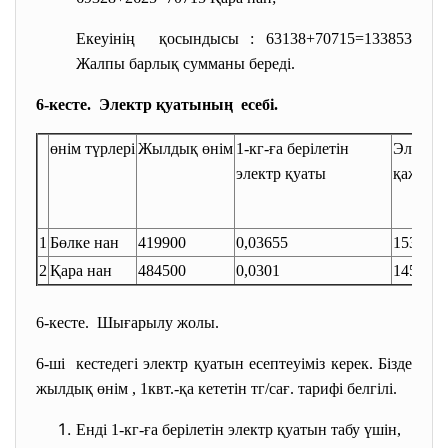
Екеуінің қосындысы : 63138+70715=133853
Жалпы барлық сумманы береді.
6-кесте. Электр қуатының есебі.
өнім түрлері
Жылдық өнім
1-кг-ға берілетін
Электр
электр қуаты
қажетті
1
Бөлке нан
419900
0,03655
15347
2
Қара нан
484500
0,0301
14583
6-кесте. Шығарылу жолы.
6-ші кестедегі электр қуатын есептеуіміз керек. Бізде
жылдық өнім , 1квт.-қа кететін тг/сағ. тарифі белгілі.
Енді 1-кг-ға берілетін электр қуатын табу үшін,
....................
WORK ORDER →
Print the material above exactly, skipping its images.

WRITTEN SOLUTION →
Екеуінің қосындысы : 63138+70715=133853
Жалпы барлық сумманы береді.
6-кесте. Электр қуатының есебі.
өнім түрлері
Жылдық өнім
1-кг-ға берілетін
Электр
электр қуаты
қажетті
1
Бөлке нан
419900
0,03655
15347
2
Қара нан
484500
0,0301
14583
6-кесте. Шығарылу жолы.
6-ші кестедегі электр қуатын есептеуіміз керек. Бізде
жылдық өнім , 1квт.-қа кететін тг/сағ. тарифі белгілі.
Енді 1-кг-ға берілетін электр қуатын табу үшін,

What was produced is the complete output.